Why I Don't Make Art

September b
Pushing the revolving doors I want to die. I want to go home. To be here I have to die to who I am. I long for home, for the real place, like the feeling I had watching the movie Brigadoon when I was five. I was in the City for the first time so my Father could go to seminary. Now I know better.I know longing doesn't really have the power to conjure. The falafel guy likes me and gives me too much sauce. Yesterday he gave me a persimmon. “What are you writing?” I tell him it's a letter to my grandaughter. I don't know where that thought comes from. I don't tell him she's not yet born but I imagine her living in the free world, the promised world. Is that the home I long for? I can't really long for my actual violent ministers' home where the husband was perfect out in the world evangelizing and the mother was crazy at home gouging her projectile fingernails into my shoulders. I don't long for the home I had. I longed for home even then. So I long for my future granddaughter's home. She will live in the free human world. I find out his name is Basam and I tell him my name. I have my spot on the wall. Close to a tree, shady, but not directly under any of the pigeon perch branches and the pigeon shit.

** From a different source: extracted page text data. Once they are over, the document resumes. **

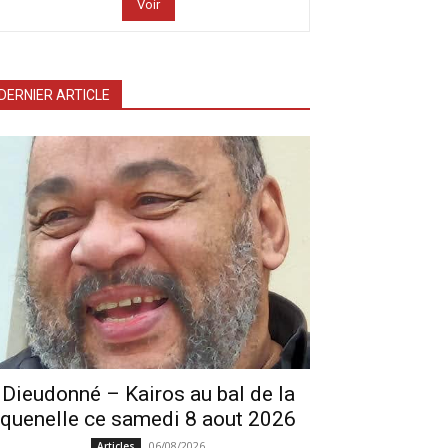
Voir
DERNIER ARTICLE
Dieudonné – Kairos au bal de la
quenelle ce samedi 8 aout 2026
06/08/2026
Articles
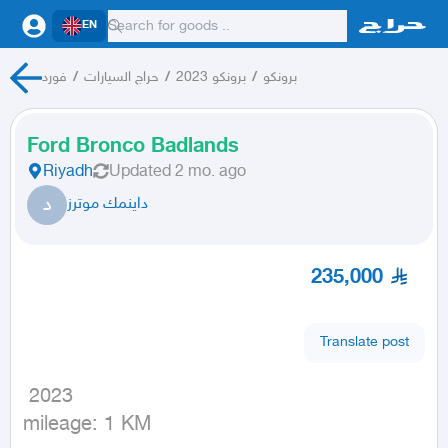
EN
فورد
/
حراج السيارات
/
برونكو 2023
/
برونكو
Ford Bronco Badlands
Riyadh
Updated
2 mo. ago
د
داينمك موترز
235,000
Translate post
 2023

mileage: 1 KM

I brought in my tiny square video camera I bought in Hong Kong last summer when I went there with Machi to visit Cass (who's teaching dance there and figured out how to be a real artist). I propped the little camera on top of my filing cabinet and pointed it at myself and turned it on for five minute intervals during the day. I'm making a video called, “Why I don't make art.”

For a moment I forgot about J not calling me. Jacobo. He lives in manland. I'm ashamed to long for him. I made it past the revolving doors without bursting into tears and didn't notice the tall woman beside me waiting for the elevator and didn't hear her say good morning until she tapped me on the shoulder and said, “I said good morning twice.” She wasn't smiling. She's tall with cafe con leche skin and short dreadlocks. She wears six inch heels. I have to tilt my head up to look at her face. She always looks a little angry so I wasn't sure if she had that tight jaw look because I didn't notice her by the elevator. I couldn't tell her it's not personal, I'm obsessing about my demon lover. Later we coincided at the xerox and I could see Amina wondering why I was making copies of photographs of Haitians by their fishing boats. I couldn't think of anything to talk to her about either so we stood there, me making sets of the photographs for the teachers in the Freirean decoding workshop I'm doing tomorrow and she holding her place in line.

Pretty soon we won't be able to do afternoon workshops anymore. The change to 9 to 3 classes will go into effect as soon as the new contracts are finalized. The change should have started in July with the new fiscal year but it was a lucky thing it was delayed. Thank God Teresa, my b's assistant, came into the xerox room and got Amina to give her diet advice. Amina said her weight secret is to never eat a bite after 7pm.

My b (it's easier to think of her as my b than as my friend Solly, short for Soledad).Having her be my boss will probably kill our friendship. She came into our office this morning to ask Lucha and I to go on a team building outing on Friday. I think neither of us wanted to say yes, but it's during working hours. Solly wants to go to the Immigrant Museum. “So many of the students are immigrants. And we're either immigrants or the children of immigrants.” She wants to take her friend's boat over there and have a picnic.
I overheard Lucha talking to her husband on the phone today. Their daughter's missing again and the cops came to the door. She said to her husband, “What if she gets raped or murdered. I didn't know the cops worked that hard to find missing teenagers. They must be looking for something else.'' i was about to tell her about Machi punching through a wall in school yesterday but just then Solly walked in to talk about the boat outing and the moment passed.